--- START ---

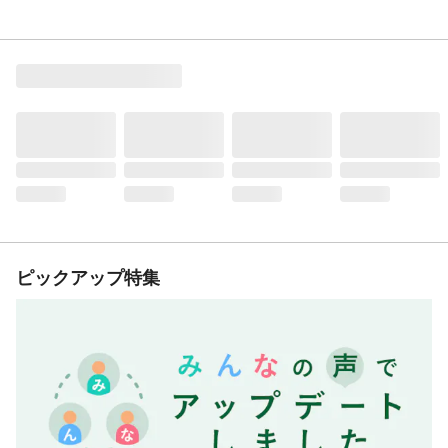
ピックアップ特集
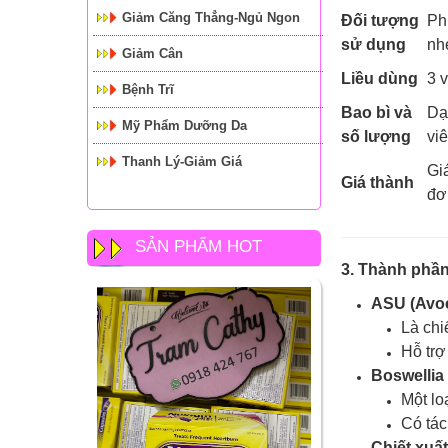
Giảm Căng Thẳng-Ngủ Ngon
Đối tượng
Ph
sử dụng
nh
Giảm Cân
Liều dùng
3 v
Bệnh Trĩ
Bao bì và
Dạ
Mỹ Phẩm Dưỡng Da
số lượng
viê
Thanh Lý-Giảm Giá
Gi
Giá thành
đơ
SẢN PHẨM HOT
3. Thành phầ
ASU (Avo
Là chi
Hỗ trợ
Boswellia
Một lo
Có tác
Chiết xuất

--- END ---

- _Try it_: Write the listing out in full, exactly; no images.

- _Result of the task_:
ピックアップ特集
Giảm Căng Thẳng-Ngủ Ngon
Đối tượng
Ph
sử dụng
nh
Giảm Cân
Liều dùng
3 v
Bệnh Trĩ
Bao bì và
Dạ
Mỹ Phẩm Dưỡng Da
số lượng
viê
Thanh Lý-Giảm Giá
Gi
Giá thành
đơ
SẢN PHẨM HOT
3. Thành phầ
ASU (Avo
Là chi
Hỗ trợ
Boswellia
Một lo
Có tác
Chiết xuất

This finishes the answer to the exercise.